## Exercise aim
The full listing, excluding its pictures, should be printed exactly as it stands.

+ + + + + + +

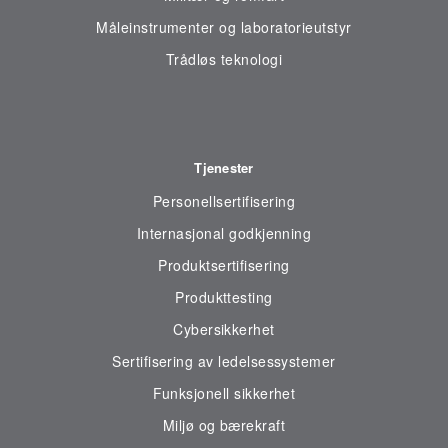
Måleinstrumenter og laboratorieutstyr
Trådløs teknologi
Tjenester
Personellsertifisering
Internasjonal godkjenning
Produktsertifisering
Produkttesting
Cybersikkerhet
Sertifisering av ledelsessystemer
Funksjonell sikkerhet
Miljø og bærekraft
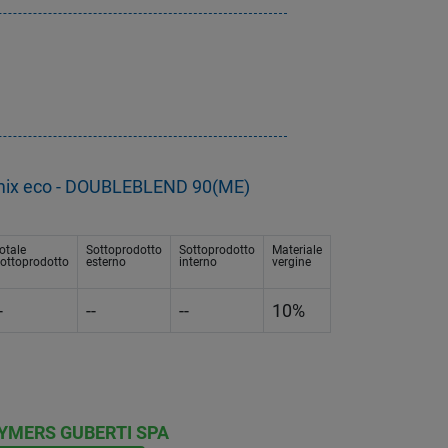
mix eco - DOUBLEBLEND 90(ME)
otale
Sottoprodotto
Sottoprodotto
Materiale
ottoprodotto
esterno
interno
vergine
-
--
--
10%
YMERS GUBERTI SPA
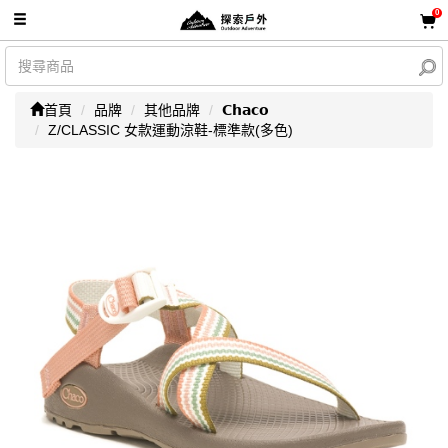
0
首頁
品牌
其他品牌
𝗖𝗵𝗮𝗰𝗼
Z/CLASSIC 女款運動涼鞋-標準款(多色)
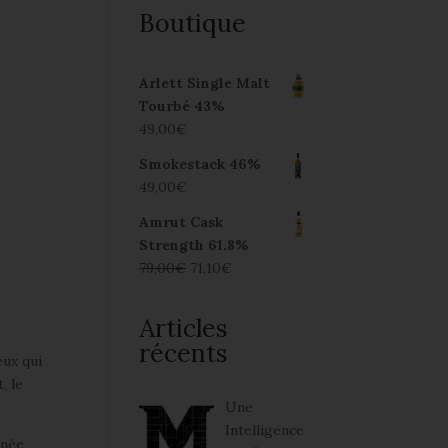
Boutique
Arlett Single Malt
Tourbé 43%
49,00
€
Smokestack 46%
49,00
€
Amrut Cask
Strength 61.8%
79,00
€
71,10
€
Articles
récents
eux qui
, le
Une
Intelligence
nnée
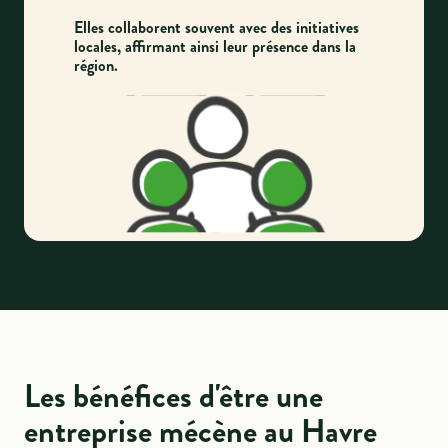
Elles collaborent souvent avec des initiatives
locales, affirmant ainsi leur présence dans la
région.
Les bénéfices d'être une
entreprise mécène au Havre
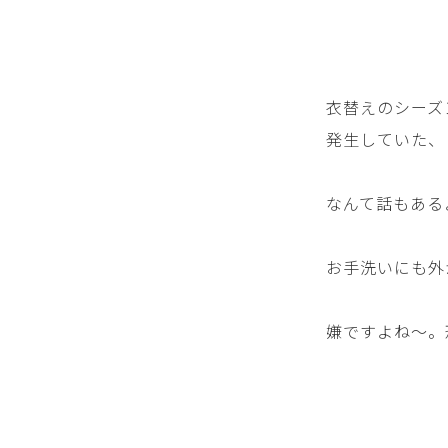
衣替えのシーズ
発生していた、
なんて話もある
お手洗いにも外
嫌ですよね～。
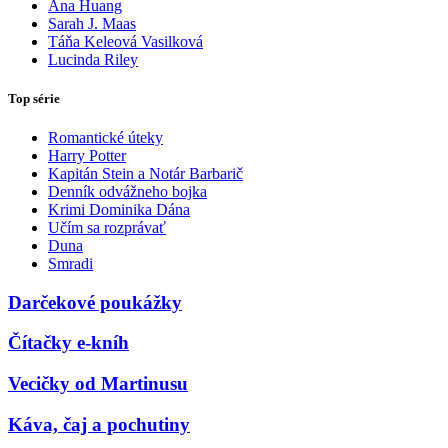
Ana Huang
Sarah J. Maas
Táňa Keleová Vasilková
Lucinda Riley
Top série
Romantické úteky
Harry Potter
Kapitán Stein a Notár Barbarič
Denník odvážneho bojka
Krimi Dominika Dána
Učím sa rozprávať
Duna
Smradi
Darčekové poukážky
Čítačky e-kníh
Vecičky od Martinusu
Káva, čaj a pochutiny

+ + + + + + +

## Written solution
Måleinstrumenter og laboratorieutstyr
Trådløs teknologi
Tjenester
Personellsertifisering
Internasjonal godkjenning
Produktsertifisering
Produkttesting
Cybersikkerhet
Sertifisering av ledelsessystemer
Funksjonell sikkerhet
Miljø og bærekraft
mix eco - DOUBLEBLEND 90(ME)
otale
Sottoprodotto
Sottoprodotto
Materiale
ottoprodotto
esterno
interno
vergine
-
--
--
10%
YMERS GUBERTI SPA
0
首頁
品牌
其他品牌
𝗖𝗵𝗮𝗰𝗼
Z/CLASSIC 女款運動涼鞋-標準款(多色)
Boutique
Arlett Single Malt
Tourbé 43%
49,00
€
Smokestack 46%
49,00
€
Amrut Cask
Strength 61.8%
79,00
€
71,10
€
Articles
récents
eux qui
, le
Une
Intelligence
nnée
Elles collaborent souvent avec des initiatives
locales, affirmant ainsi leur présence dans la
région.
Les bénéfices d'être une
entreprise mécène au Havre
衣替えのシーズ
発生していた、
なんて話もある
お手洗いにも外
嫌ですよね～。
Ana Huang
Sarah J. Maas
Táňa Keleová Vasilková
Lucinda Riley
Top série
Romantické úteky
Harry Potter
Kapitán Stein a Notár Barbarič
Denník odvážneho bojka
Krimi Dominika Dána
Učím sa rozprávať
Duna
Smradi
Darčekové poukážky
Čítačky e-kníh
Vecičky od Martinusu
Káva, čaj a pochutiny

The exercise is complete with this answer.